A practical guide for people who have heard the word “microservices” too many times and finally want to do something about it.
Most software systems don’t start as microservices. They start as a single application that does everything. User login, payments, emails, reports, admin screens, all tangled together like headphone wires in a pocket. That kind of system is called a monolith. It works fine until it doesn’t. Changes become risky, deployments feel like gambling, and one small bug can take down everything.
Microservices are not magic. They are simply smaller applications that each do one job and communicate with others over the network. The mistake beginners make is trying to convert the entire monolith at once. That is how projects quietly die. The correct move is boring and slow: extract one microservice first.
Step one: understand what you already have
Before touching code, you need to understand your monolith at a business level, not a technical one. Forget frameworks and folders for a moment. Ask a simple question: what does this system actually do for users?

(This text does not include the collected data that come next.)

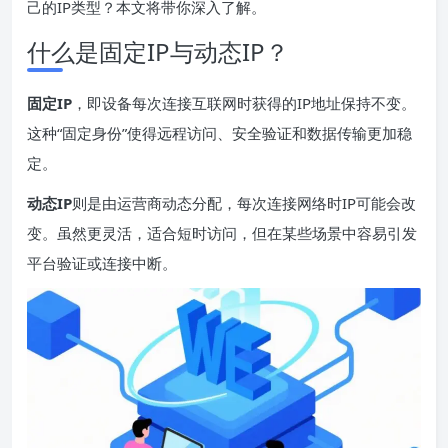
己的IP类型？本文将带你深入了解。
什么是固定IP与动态IP？
固定
IP
，即设备每次连接互联网时获得的IP地址保持不变。
这种“固定身份”使得远程访问、安全验证和数据传输更加稳
定。
动态
IP
则是由运营商动态分配，每次连接网络时IP可能会改
变。虽然更灵活，适合短时访问，但在某些场景中容易引发
平台验证或连接中断。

Every monolith contains natural boundaries. User management, billing, notifications, inventory, reporting. These are not technical concepts, they are business capabilities. Your first microservice should represent one clear capability that can survive on its own.
Good candidates share three traits. They have clear inputs and outputs, they change frequently or cause pain when changed, and they do not control the entire database. Authentication, email notifications, and file processing are common first picks because they are easy to isolate and rarely need direct access to everything else.
Step two: define the responsibility, not the technology
A microservice is not “a Spring Boot app” or “a Node service.” That thinking leads to messes. A microservice is a responsibility with rules.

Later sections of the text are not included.